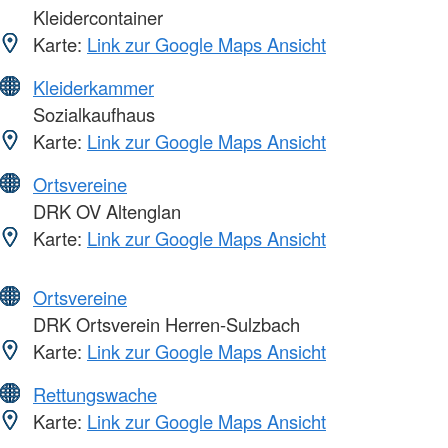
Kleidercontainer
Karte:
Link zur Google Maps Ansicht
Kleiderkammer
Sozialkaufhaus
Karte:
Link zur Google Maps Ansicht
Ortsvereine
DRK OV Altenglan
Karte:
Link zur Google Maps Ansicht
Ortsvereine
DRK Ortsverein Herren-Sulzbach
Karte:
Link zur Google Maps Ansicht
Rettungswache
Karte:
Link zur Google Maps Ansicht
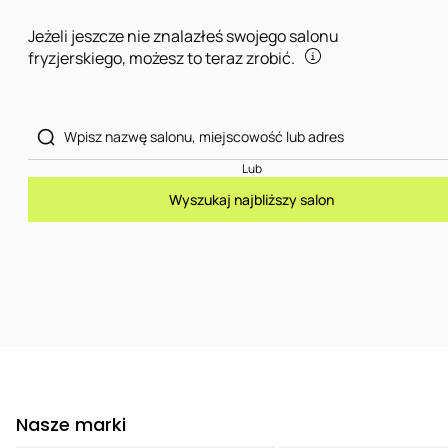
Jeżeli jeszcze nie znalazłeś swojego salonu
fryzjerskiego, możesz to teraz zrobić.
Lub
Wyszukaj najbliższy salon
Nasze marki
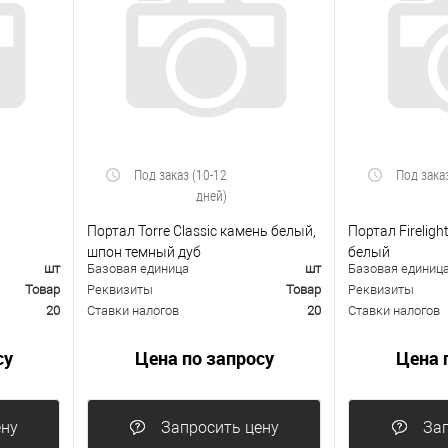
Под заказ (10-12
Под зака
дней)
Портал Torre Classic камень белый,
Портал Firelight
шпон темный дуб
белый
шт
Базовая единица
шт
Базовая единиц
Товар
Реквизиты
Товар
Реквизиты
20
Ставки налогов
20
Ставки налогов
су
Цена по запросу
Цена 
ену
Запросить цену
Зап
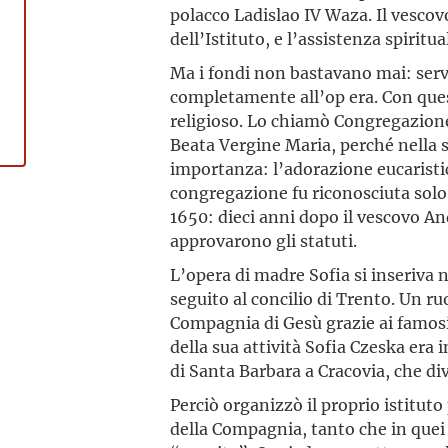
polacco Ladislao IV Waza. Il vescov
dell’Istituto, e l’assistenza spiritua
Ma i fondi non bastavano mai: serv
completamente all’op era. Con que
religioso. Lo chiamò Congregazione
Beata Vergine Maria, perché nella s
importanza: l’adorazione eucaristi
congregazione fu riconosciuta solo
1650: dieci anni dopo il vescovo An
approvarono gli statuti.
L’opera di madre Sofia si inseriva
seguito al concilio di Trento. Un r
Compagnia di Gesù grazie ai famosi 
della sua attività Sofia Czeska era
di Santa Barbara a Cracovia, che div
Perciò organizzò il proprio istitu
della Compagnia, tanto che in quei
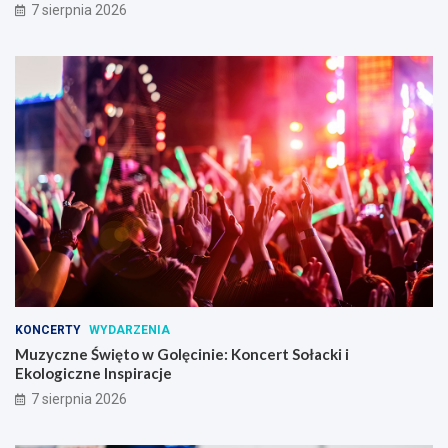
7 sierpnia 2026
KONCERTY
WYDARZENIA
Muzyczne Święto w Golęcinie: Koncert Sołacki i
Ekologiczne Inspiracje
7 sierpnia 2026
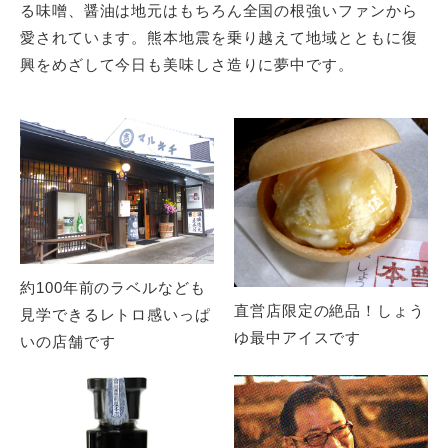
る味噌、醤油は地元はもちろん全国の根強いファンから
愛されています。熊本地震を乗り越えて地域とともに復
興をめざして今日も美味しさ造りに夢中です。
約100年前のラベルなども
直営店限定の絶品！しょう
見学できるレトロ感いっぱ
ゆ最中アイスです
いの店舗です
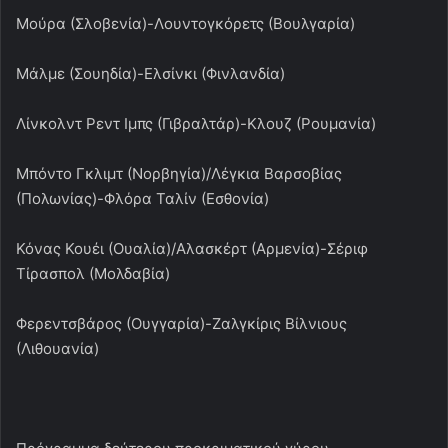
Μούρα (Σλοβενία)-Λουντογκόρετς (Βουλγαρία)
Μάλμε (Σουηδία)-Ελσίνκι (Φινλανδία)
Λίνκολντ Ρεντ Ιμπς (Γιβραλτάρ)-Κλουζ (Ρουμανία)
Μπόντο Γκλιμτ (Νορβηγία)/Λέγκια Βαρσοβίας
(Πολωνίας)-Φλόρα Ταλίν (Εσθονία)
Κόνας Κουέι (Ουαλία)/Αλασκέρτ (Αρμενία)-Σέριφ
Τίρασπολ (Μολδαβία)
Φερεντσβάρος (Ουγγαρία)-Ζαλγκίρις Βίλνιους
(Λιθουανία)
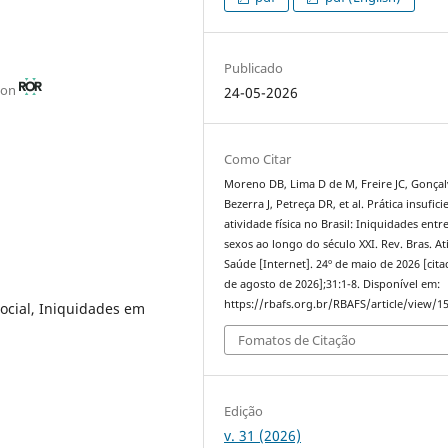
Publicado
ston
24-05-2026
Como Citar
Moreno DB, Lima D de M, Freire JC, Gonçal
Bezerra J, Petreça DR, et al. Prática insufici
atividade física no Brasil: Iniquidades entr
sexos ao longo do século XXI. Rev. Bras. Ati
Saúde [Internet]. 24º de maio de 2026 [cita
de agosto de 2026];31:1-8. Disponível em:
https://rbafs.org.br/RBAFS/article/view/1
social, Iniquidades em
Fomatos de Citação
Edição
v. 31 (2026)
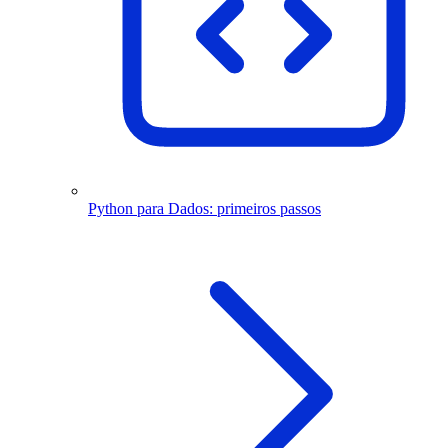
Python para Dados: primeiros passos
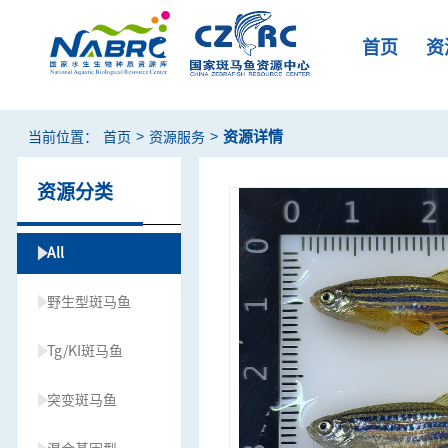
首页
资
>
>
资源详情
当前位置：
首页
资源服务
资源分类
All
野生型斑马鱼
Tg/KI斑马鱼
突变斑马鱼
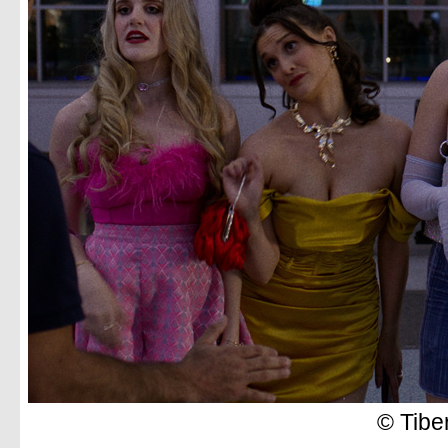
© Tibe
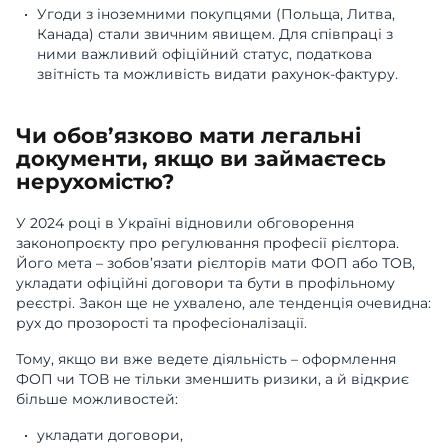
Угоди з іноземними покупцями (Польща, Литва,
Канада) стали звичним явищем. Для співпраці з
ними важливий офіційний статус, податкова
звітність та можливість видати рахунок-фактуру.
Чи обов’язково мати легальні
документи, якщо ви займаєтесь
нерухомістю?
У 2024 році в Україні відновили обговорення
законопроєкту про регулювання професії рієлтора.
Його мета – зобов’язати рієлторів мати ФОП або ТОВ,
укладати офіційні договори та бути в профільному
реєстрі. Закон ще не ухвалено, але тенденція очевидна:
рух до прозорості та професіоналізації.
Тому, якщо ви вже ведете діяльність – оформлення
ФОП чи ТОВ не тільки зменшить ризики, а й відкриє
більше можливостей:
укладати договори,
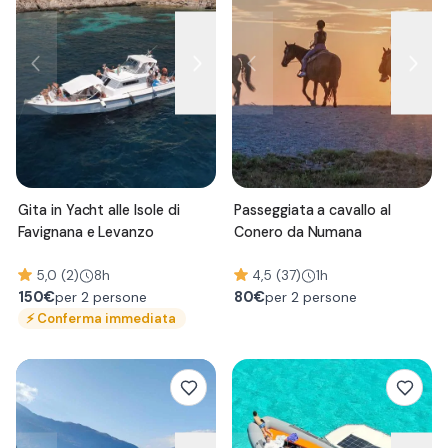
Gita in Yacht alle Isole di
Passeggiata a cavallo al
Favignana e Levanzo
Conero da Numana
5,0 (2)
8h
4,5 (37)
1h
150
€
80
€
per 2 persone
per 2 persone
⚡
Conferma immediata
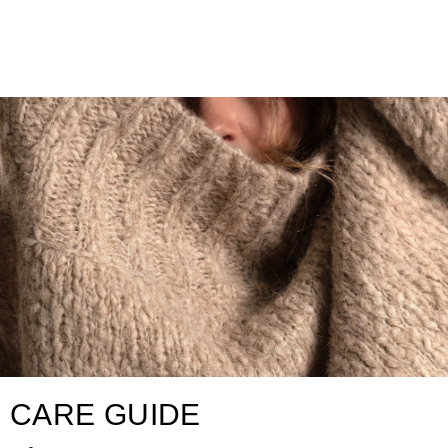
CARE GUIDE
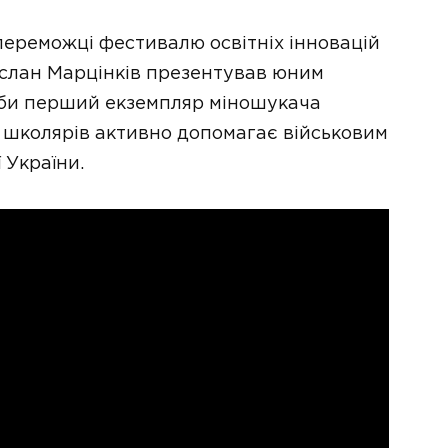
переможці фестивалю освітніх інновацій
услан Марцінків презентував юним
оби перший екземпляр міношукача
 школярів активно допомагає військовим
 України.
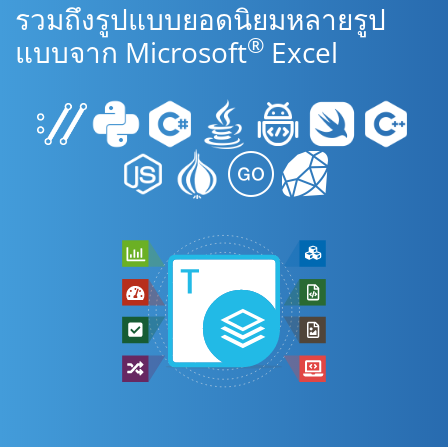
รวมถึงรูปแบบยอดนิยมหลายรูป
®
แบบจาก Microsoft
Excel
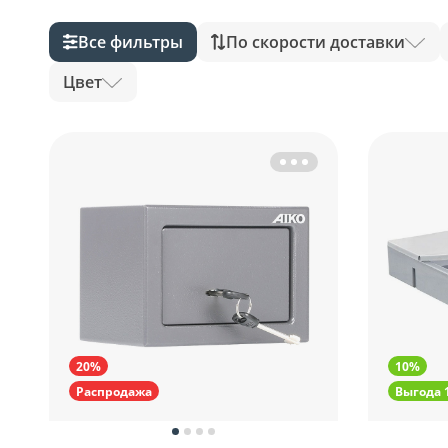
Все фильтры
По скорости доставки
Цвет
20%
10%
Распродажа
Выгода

WHAT IS REQUIRED:
Counting only lines that hold the word "белый", say how many there are in the listing above and add nothing.

RESULT:
2